43 and me – Reflecting on loss, grief, family heritage and identity

“Migration, loss of home, not good enough, abandonment, survival – these are huge patterns within the women of my lineage,” says Anastasia Koutalianos about 43 and me, which she’ll be performing as part of the upcoming Fringe Festival.

“They weren’t supported to be anything out of the home,” she adds. “My maternal grandmother married and was widowed a decade later; she had to flee Izmir, survive war, leave home.”

43 and me is a highly personal performance for Koutalianos. It was born out of the period leading up to her mother’s sudden passing, the resulting grief and loss and her intent on honouring her mother’s wish that she write about her ancestral heritage.

“The show is improvised, and so I don’t know what the boundary is just yet, and how much to share,” she admits. “There is a lot of stretching, vulnerability. And I don’t have all the answers. In the end, it’s a personal story…. This project has unearthed unresolved intergenerational trauma, especially around abandonment, loss of fathers, self-limiting beliefs.”

43 and me, Anastasia Koutalanios’ earnest performance reflecting on the breadth of life’s challenges and experiences, will debut at this year’s Fringe Festival in September. | Photo by Dwam Ipomée.

She credits her diverse experiences with giving her skills that led her here. These experiences include being a food and cookbook writer, radio show founder and host, career mentor, board member, healer and energy work practitioner and communications and project management consultant. She can now add the title of “performer” to her accomplishments.

Whether writing, her healing work, project management or her volunteer and board work, the breadth of her experiences has built her skillset and led her to this place, each one building on the next.

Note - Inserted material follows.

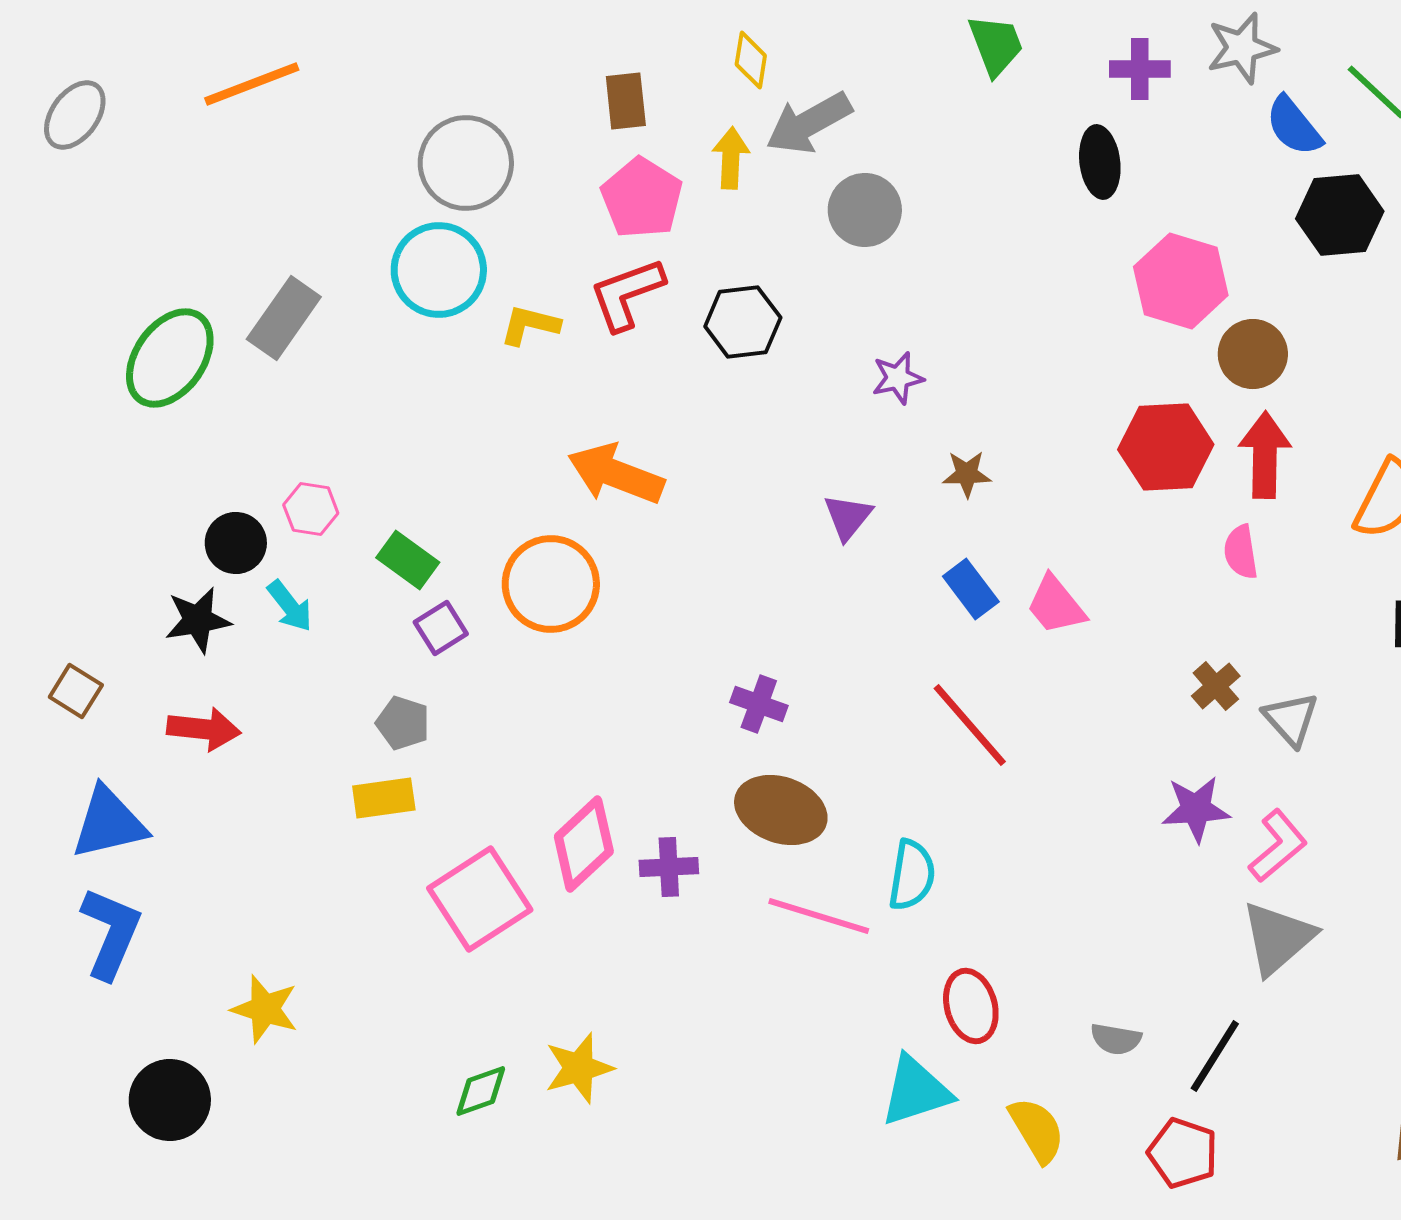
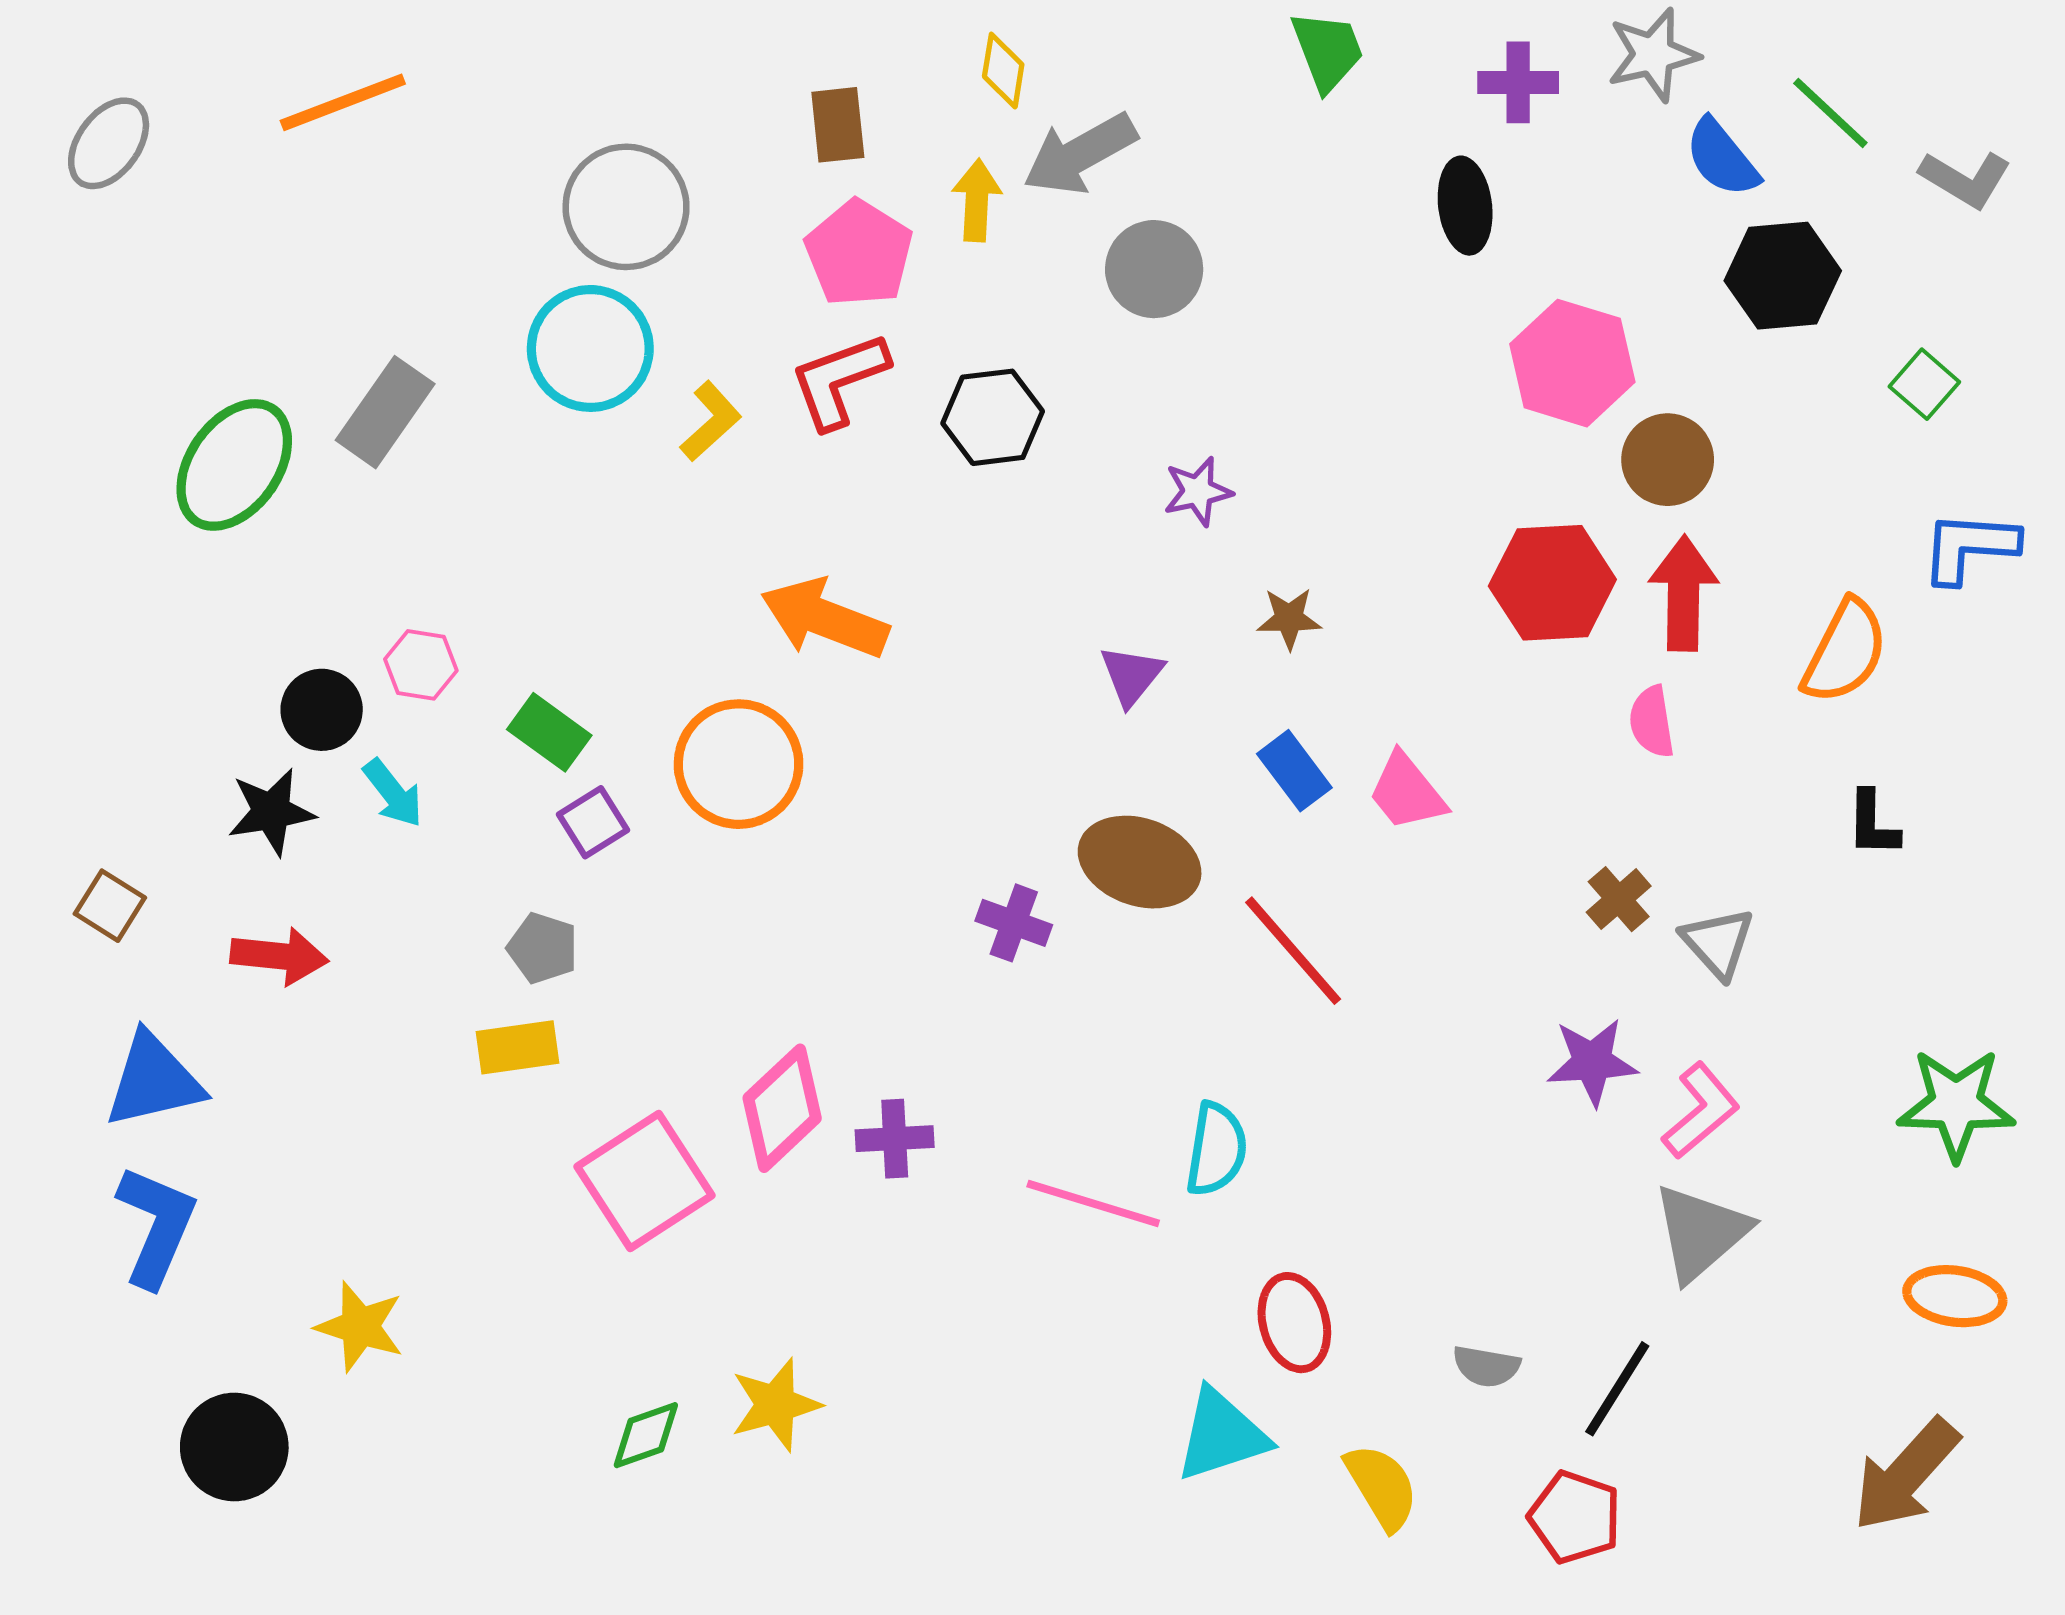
yellow L-shape: (530, 325) -> (711, 421), turned 124
brown ellipse: (781, 810) -> (1140, 862), moved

“It was like one thing leading to another. Healing, with undoing in my life, by my mid-30s I had gone on my first meditation retreat, and I fell in love with silence,” she says. “I think there was always a battle within me: the healing, imaginative, sensitive creative child, and the analytical ‘do it, and do it well’ project management side. We champion getting things done in this culture, but not always the intuitive, creative, soulful side.”

With 43 and me, Koutalianos says she has the chance to reflect on this journey which has finally offered her a sense of clarity and direction.

“I have a changing mindset; I am 44 now and really stepping into my power,” she says. “Some people have a very clear trajectory for their career and life; I feel like I was always on a meandering road.”

Healing through silent solace, connection and creativity

In March of this year, Koutalanios successfully applied for a Canada Council for the Arts grant. With this funding, she plans a three-book memoir entitled The Mirrors of Me. The two works, 43 and me and The Mirrors of Me are related to her journey through her mother’s passing and the story of their ancestral heritage and intergenerational trauma. 43 and me also serves as a fundraiser for her family memoir project.

The Mirrors of Me project gave me a sense of purpose. I was busy researching, traveling, meeting people and through it, dealing with grief, which is good; it was all about my mom,” she says.

The project is leading her across Canada, Greece and Turkey, to Australia and back to the United States where, ideally, she will take a boat to New York where her grandmother landed in 1947. Through it, she plans to continue connecting with relatives, travelling, researching in archives and libraries and reliving her ancestors’ experiences and challenges. The process has been both cathartic and moving.

And, like her family before her, she has experienced the feeling of losing home.

“I never felt at home within myself – that hyphenated identity as a Greek Canadian which leads to that. I am more Greek here, but not Greek enough in Greece,” she says.

Overall, Koutalanios is both hopeful and realistic, hoping her works enable her to hold space for people and discover themselves, as challenging as that can often be.

43 and me will be performed on various dates between September 5 to 15 at the Waterfront Theatre as part of Fringe Festival.